A mewing cry was the first warning and Bertie dropped a still warm, blue and yellow bundle at my feet. Please not one of the birdie sweethearts from the top of the birch tree. Alarm calling twitters from outside told me the very worst had happened. One too many forays on the ground meant Bertie had done for one of my favourites.

With my bad cat locked upstairs, watching from a bedroom window and my heart near breaking, I carried the little body outside and, in the vain hope it was just in shock, laid it on an upturned flower pot under the tree, just in case... I waited as its mate sang even louder from a branch overhead, then flew down, in closer and closer spirals, singing its distress all the while. In vain the little bird flew in to tweak its mate’s feathers, pecking and pulling, each time becoming increasingly more desperate. Then in its own little birdie version of despair, it jumped all over its now stiffening mate in what can only be described as an avian attempt at resuscitation. (Okay, I know, this is stretching the anthropomorphism too far, but you weren’t there to see it and I was.)

Finally, unable to bear the little birds grief no longer. I fetched a trowel and with it hopping around my feet, I lined a hole with moss and buried the body of its mate under the birch tree. The memory haunts me as I type. The survivor’s out there now, still calling and calling from its lonely perch. Stopping only to drive off any other blue tit that comes near or to collect small scraps of moss and feathers, even cat hair, and carry them into its now solitary home.

Blue tit females have a reputation for infidelity, but not this one. I swear she's mourning the loss of the one and only bird for her, the very love of her life. Honest!


  1. Oh my - what a story of love lost.
    We had a similar tragedy involving two Canada Geese by our ponds. The poor widower cried and cried for a very long time - on our roof in the early morning hours.

  2. How wonderful to see you here and blogging Lampie! Super story and I look forward to following your journey.

    Now you need to get yourself on the Writers Holiday at Caerleon in's full of Romantic Novelists. And I'd love to meet you!

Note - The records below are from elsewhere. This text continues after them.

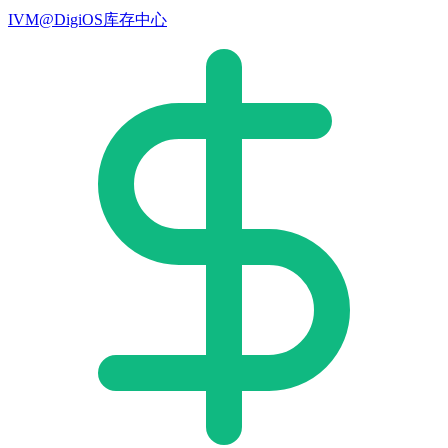
IVM@DigiOS库存中心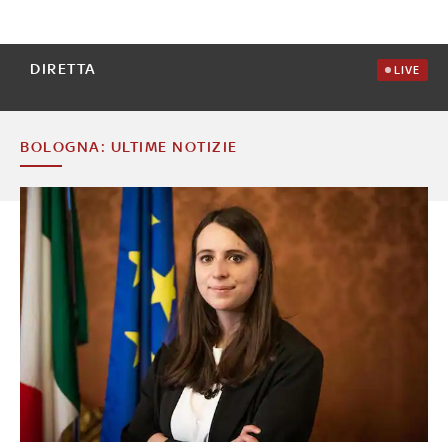
DIRETTA
LIVE
BOLOGNA: ULTIME NOTIZIE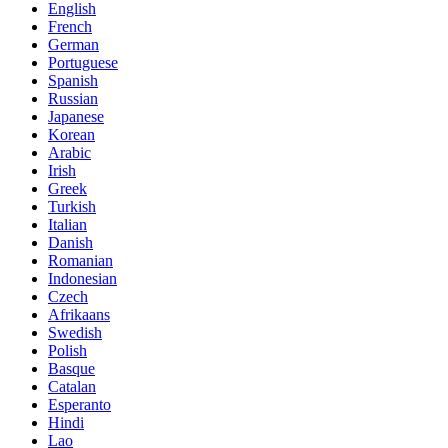
English
French
German
Portuguese
Spanish
Russian
Japanese
Korean
Arabic
Irish
Greek
Turkish
Italian
Danish
Romanian
Indonesian
Czech
Afrikaans
Swedish
Polish
Basque
Catalan
Esperanto
Hindi
Lao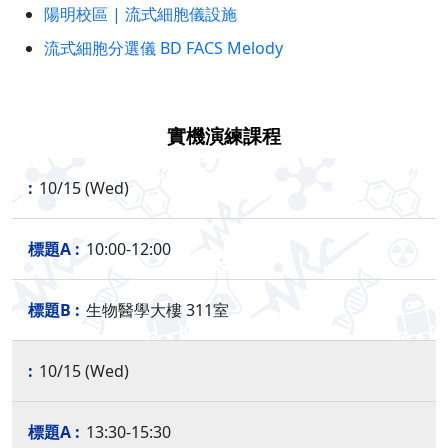
陽明校區 | 流式細胞儀設施
流式細胞分選儀 BD FACS Melody
實機演練課程
10/15 (Wed)
10:00-12:00
生物醫學大樓 311室
10/15 (Wed)
13:30-15:30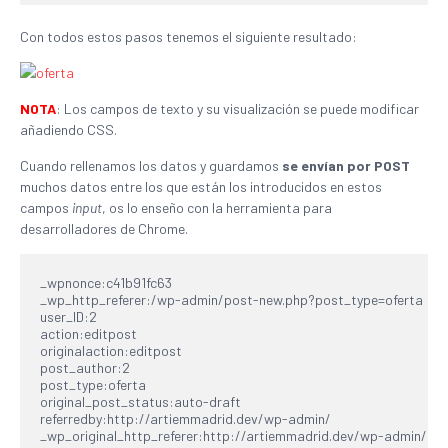
Con todos estos pasos tenemos el siguiente resultado:
NOTA
: Los campos de texto y su visualización se puede modificar
añadiendo CSS.
Cuando rellenamos los datos y guardamos
se envían por POST
muchos datos entre los que están los introducidos en estos
campos
input
, os lo enseño con la herramienta para
desarrolladores de Chrome.
_wpnonce:c41b91fc63

_wp_http_referer:/wp-admin/post-new.php?post_type=oferta

user_ID:2

action:editpost

originalaction:editpost

post_author:2

post_type:oferta

original_post_status:auto-draft

referredby:http://artiemmadrid.dev/wp-admin/

_wp_original_http_referer:http://artiemmadrid.dev/wp-admin/
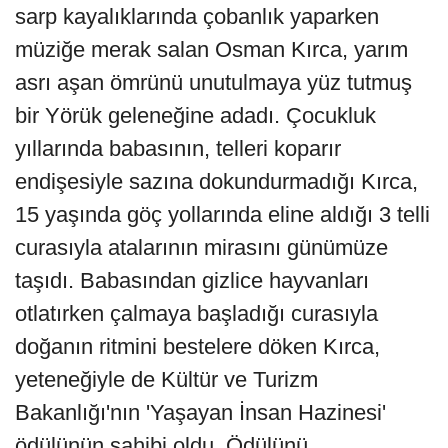
sarp kayalıklarında çobanlık yaparken
müziğe merak salan Osman Kırca, yarım
asrı aşan ömrünü unutulmaya yüz tutmuş
bir Yörük geleneğine adadı. Çocukluk
yıllarında babasının, telleri koparır
endişesiyle sazına dokundurmadığı Kırca,
15 yaşında göç yollarında eline aldığı 3 telli
curasıyla atalarının mirasını günümüze
taşıdı. Babasından gizlice hayvanları
otlatırken çalmaya başladığı curasıyla
doğanın ritmini bestelere döken Kırca,
yeteneğiyle de Kültür ve Turizm
Bakanlığı'nın 'Yaşayan İnsan Hazinesi'
ödülünün sahibi oldu. Ödülünü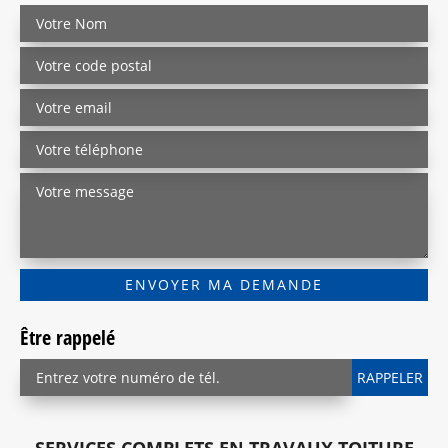
Être rappelé
SERVICES COMPLETS EN TRAVAUX TOITURE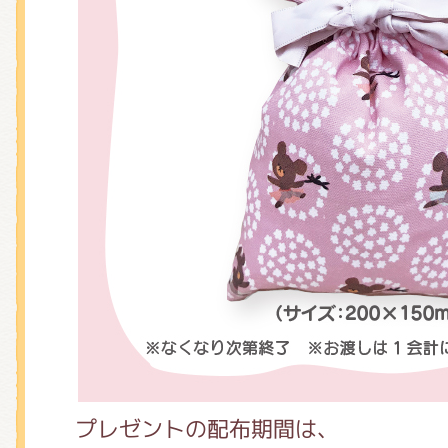
プレゼントの配布期間は、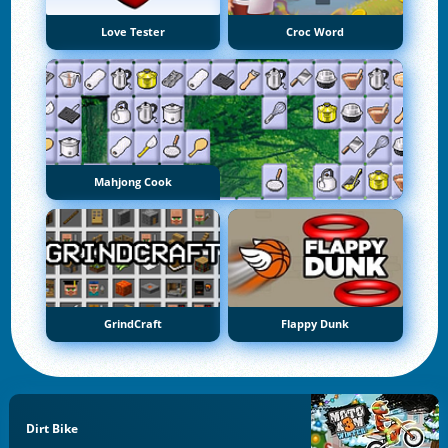
Love Tester
Croc Word
Mahjong Cook
GrindCraft
Flappy Dunk
Dirt Bike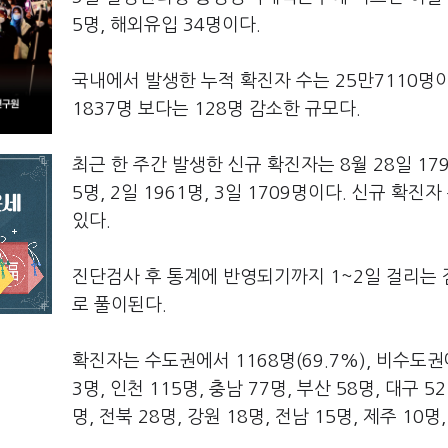
5명, 해외유입 34명이다.
국내에서 발생한 누적 확진자 수는 25만7110명이
1837명 보다는 128명 감소한 규모다.
최근 한 주간 발생한 신규 확진자는 8월 28일 1791명,
5명, 2일 1961명, 3일 1709명이다. 신규 확진
있다.
진단검사 후 통계에 반영되기까지 1~2일 걸리는 
로 풀이된다.
확진자는 수도권에서 1168명(69.7%), 비수도권에
3명, 인천 115명, 충남 77명, 부산 58명, 대구 5
명, 전북 28명, 강원 18명, 전남 15명, 제주 10명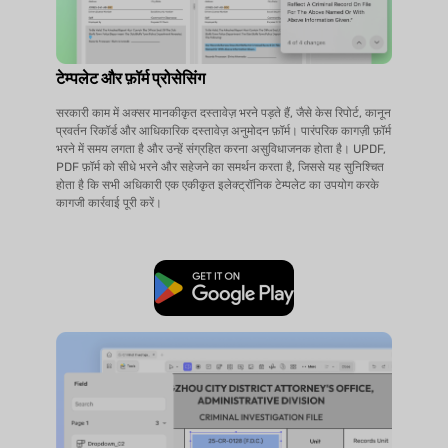
टेम्पलेट और फ़ॉर्म प्रोसेसिंग
सरकारी काम में अक्सर मानकीकृत दस्तावेज़ भरने पड़ते हैं, जैसे केस रिपोर्ट, कानून
प्रवर्तन रिकॉर्ड और आधिकारिक दस्तावेज़ अनुमोदन फ़ॉर्म। पारंपरिक कागज़ी फ़ॉर्म
भरने में समय लगता है और उन्हें संग्रहित करना असुविधाजनक होता है। UPDF,
PDF फ़ॉर्म को सीधे भरने और सहेजने का समर्थन करता है, जिससे यह सुनिश्चित
होता है कि सभी अधिकारी एक एकीकृत इलेक्ट्रॉनिक टेम्पलेट का उपयोग करके
कागजी कार्रवाई पूरी करें।
मुफ्त डाउनलोड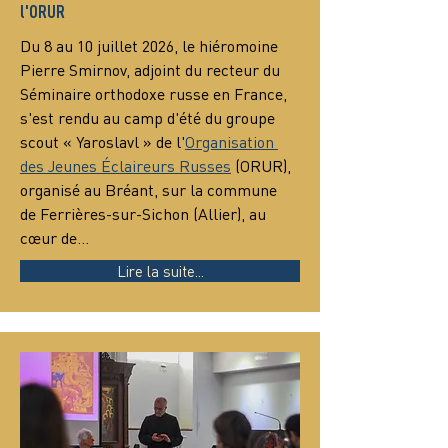
l'ORUR
Du 8 au 10 juillet 2026, le hiéromoine 
Pierre Smirnov, adjoint du recteur du 
Séminaire orthodoxe russe en France, 
s'est rendu au camp d'été du groupe 
scout « Yaroslavl » de l'
Organisation 
des Jeunes Éclaireurs Russes
 (ORUR), 
organisé au Bréant, sur la commune 
de Ferrières-sur-Sichon (Allier), au 
cœur de…
Lire la suite...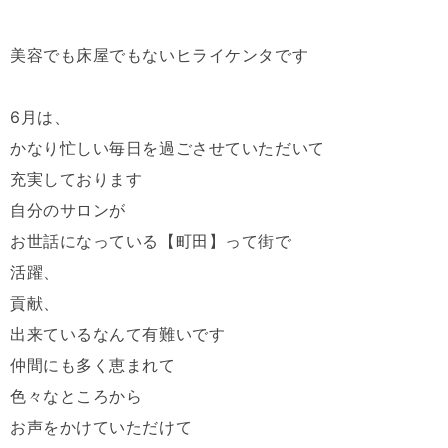
美容でも床屋でもないヒライケンタです
6月は、
かなり忙しい毎日を過ごさせていただいて
充実しております
自分のサロンが
お世話になっている【町田】って街で
活躍、
貢献、
出来ているなんて有難いです
仲間にも多く恵まれて
色々なところから
お声をかけていただけて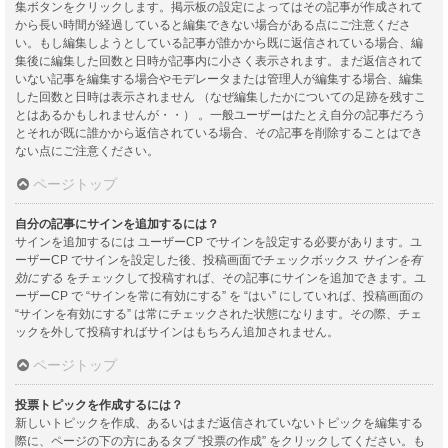
集ボタンをクリックします。掲示板の設定によってはその記事が作成されて
から長い時間が経過していると編集できない場合がある点にご注意くださ
い。もし編集しようとしている記事が誰かから既に返信されている場合、編
集後に編集した回数と日時が記事内に小さく表示されます。まだ返信されて
いない記事を編集する場合やモデレータまたは管理人が編集する場合、編集
した回数と日時は表示されません （なぜ編集したかについての足跡を残すこ
とはあるかもしれませんが・・） 。一般ユーザーはたとえ自分の記事だろう
とそれが既に誰かから返信されている場合、その記事を削除することはでき
ない点にご注意ください。
ページトップ
自分の記事にサインを追加するには？
サインを追加するには ユーザーCP でサインを設定する必要があります。ユ
ーザーCP でサインを設定した後、投稿画面でチェックボックス
サインを有
効にする
をチェックして投稿すれば、その記事にサインを追加できます。ユ
ーザーCP で “サインを常に有効にする” を “はい” にしていれば、投稿画面の
“サインを有効にする” は常にチェックされた状態になります。その際、チェ
ックを外して投稿すればサインはもちろん追加されません。
ページトップ
投票トピックを作成するには？
新しいトピックを作成、あるいはまだ返信されていないトピックを編集する
際に、ページの下の方にあるタブ “投票の作成” をクリックしてください。も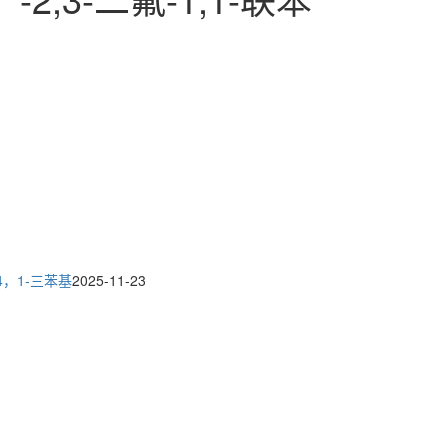
:4，1-三苯基
2025-11-23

  3. Found you again at last - I've been looking at the ether blog. Yes a wonderful but sad story. We lose such a terrible amount of songbirds to cats that I wonder the government doesn't organise a cull or compel cats to be belled. And I speak as someone who actually has quite a soft spot for cats. Just think that your sad story will be played out in perhaps ten million gardens sometime this year. And if you come to Caerleon, do let me know we are not that far away.

  4. Bertie has a bell so large it sounds like a herd of cows coming as he runs down the garden. I think my birds are hard of hearing.

  5. Oh that was so sad Norma, and you captured it all so beautifully, it is really sad when you see animals mourn. You feel their loss and yet can't communicate with them, it always breaks my heart to see sheep mourning over the loss of a lamb, they stay close to the dead lamb for several days.

  6. Poor little bluetits, how desperately sad. You so want to do something to make it better.

    Thanks for your visit! Yes, still reading CL,my bit of England in FRance, ( but not involved in the PC.)